O homem abriu os olhos, desesperado pelo sonho, mas de certa forma aliviado, tentando convencer a si próprio de que aquele não era o fantasma de sua esposa, e que nunca houve uma oportunidade para se despedir, de contemplar seu rosto. Assim como sua morada, será que Berenice poderia ficar para trás?

Percebeu, então, que as luzes do vagão estavam apagadas, apesar da escuridão da noite. Provavelmente desligaram as lâmpadas para o conforto dos passageiros. Mas então, que passageiros?

A escuridão era preenchida pela suave luz da lua cheia, que revelava um vagão total e completamente vazio, onde antes haviam alguns poucos passageiros. Pensou, então que o trem havia feito alguma parada enquanto mergulhava no pesadelo de sua mente perturbada. Então, um arrepio tocou sua nuca, como se o próprio diabo o tivesse beijado: olhando para a extremidade do vagão viu um quadro, onde antes não havia nada.

Caminhou com dificuldade devido ao balanço da locomotiva para sanar sua perturbadora curiosidade, e quando se aproximou, lá estava ela, Berenice, com sua tez dourada, seus cabelos cacheados, cuja luz branca da lua lhe conferia ainda mais uma beleza fúnebre. Com espanto, ficou contemplando a pintura, tentando imaginar o que a teria trazido para lá. Ouviu, então, uma breve, mas sinistra gargalhada.

O desespero tomou conta de si quando virou para a outra extremidade do vagão da locomotiva, e lá se prostrava, em pé como uma torre, o homem de terno preto e gravata vermelha que o assombrara a pouco no pesadelo. Ele lentamente retirou a máscara do rosto, mas sua fronte estava coberta pela escuridão da noite.

Correu em direção à misteriosa figura para saber quem era o sinistro homem:

-Quem és, por que perturbais meu luto com lembranças cruéis e fantasias horrendas?

Porém, quando chegou próximo o bastante para ver seu rosto iluminado pela penumbra da lua, o reconheceu. Aquela fronte, aqueles olhos, aquele sorriso malicioso, aquelas mãos malditas, era ele, o criado que matara sua amada esposa!

Ficou parado por um instante, e então explodiu em seu ódio:

-Deverias estar morto e enforcado, maldito, me privaste de minha amada, e por consequência, de minha vida!

A figura macabra, então, tirou de dentro de suas roupas uma corda, abaixou sua gola e revelou que ela estava enrolada em seu pescoço.

-Teu desejo já é uma realidade, não mais desfruto de um corpo com vida, e aqui estou, concreto apenas por ódio e amargura.

O homem caiu de joelhos, tal como em seu pesadelo, com as mãos no rosto foi aos prantos, e aos prantos clamou ao sinistro:

-Mataste minha mulher, destruíste minha vida, e agora vens me assombrar. Não estás satisfeito?

A maliciosa figura caminhou lentamente em direção ao homem de joelhos e falou, suavemente em seus ouvidos, com um tom que, apesar de baixo, soava como a própria morte:

-Não.

Ainda aos prantos, disse o coitado de joelhos:

-Então porque ainda queres me atormentar?

Ainda naquele tom macabro, falou o espírito:

-Não recordais de invernos passados, já que os passastes frente às chamas de tua lareira. Nós, por outro lado, meros criados em detrimento à tua realeza, voltávamos para nossas humildes moradas, onde, com o pouco que nos pagava, escolhíamos entre carvão para nos aquecer ou comida para nos alimentar. Foi naquela noite, profanei teus celestiais sapatos com cera velha, e me recusastes o pagamento por trabalho mal feito.

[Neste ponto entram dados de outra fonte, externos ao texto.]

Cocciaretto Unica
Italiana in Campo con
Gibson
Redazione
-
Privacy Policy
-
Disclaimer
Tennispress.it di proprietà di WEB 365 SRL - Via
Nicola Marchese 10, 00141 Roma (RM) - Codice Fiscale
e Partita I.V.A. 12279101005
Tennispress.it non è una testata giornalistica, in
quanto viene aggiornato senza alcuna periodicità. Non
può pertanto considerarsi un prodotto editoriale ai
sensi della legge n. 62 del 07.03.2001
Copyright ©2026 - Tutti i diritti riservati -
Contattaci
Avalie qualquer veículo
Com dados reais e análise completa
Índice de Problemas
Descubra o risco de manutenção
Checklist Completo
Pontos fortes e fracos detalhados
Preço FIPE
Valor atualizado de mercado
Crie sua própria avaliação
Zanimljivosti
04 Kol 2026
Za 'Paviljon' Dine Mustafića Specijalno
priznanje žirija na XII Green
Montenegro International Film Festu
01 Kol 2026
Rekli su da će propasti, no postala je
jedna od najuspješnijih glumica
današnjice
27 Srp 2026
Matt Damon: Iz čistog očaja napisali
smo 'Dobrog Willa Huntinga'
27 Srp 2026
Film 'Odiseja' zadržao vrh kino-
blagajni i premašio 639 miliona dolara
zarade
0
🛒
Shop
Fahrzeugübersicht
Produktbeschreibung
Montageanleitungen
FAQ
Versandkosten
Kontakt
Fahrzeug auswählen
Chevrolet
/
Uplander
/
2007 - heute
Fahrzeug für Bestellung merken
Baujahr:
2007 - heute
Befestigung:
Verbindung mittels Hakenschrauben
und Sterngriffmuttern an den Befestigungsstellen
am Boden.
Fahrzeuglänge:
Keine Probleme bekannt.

A face da cruel criatura se contorceu em uma raiva infinita:

-Meu filho, ainda um jovem sem a capacidade de andar, morreu congelado naquele inverno. Minha amada esposa, que a amava tanto quanto tu amavas a tua, incapaz de lidar com a morte de nosso filho, tirou a própria vida. E eu, eu mesmo que estou aqui na tua frente, cuja dor supera qualquer outra, busquei a vingança, ceifando de ti tua companheira, pagando na mesma moeda o que me pagaste. E agora, para completar nossa jornada, ambos pecadores nos dirigimos ao mesmo lugar.

O homem, ouvindo essas cruéis palavras se levantou desesperadamente e correu para a porta da locomotiva, que estava trancada. E antes que pudesse gritar, a figura sinistra completou, com uma gargalhada:

-Sem paz, sem os montes, sem Berenice, não mais a vereis. Senta-te, pois essa maravilhosa locomotiva nos leva ao nosso destino comum, onde não só belzebu reina, mas a dor e o sofrimento. Senta-te, pois esta maravilhosa locomotiva nos leva às terras infernais.

O grito do homem que, por Deus, congelaria até o mais quente dos corações, só não foi ouvido no mundo dos vivos porque, com uma alegria fúnebre, a locomotiva gritou de felicidade.

TEMAS: ferrovias e família.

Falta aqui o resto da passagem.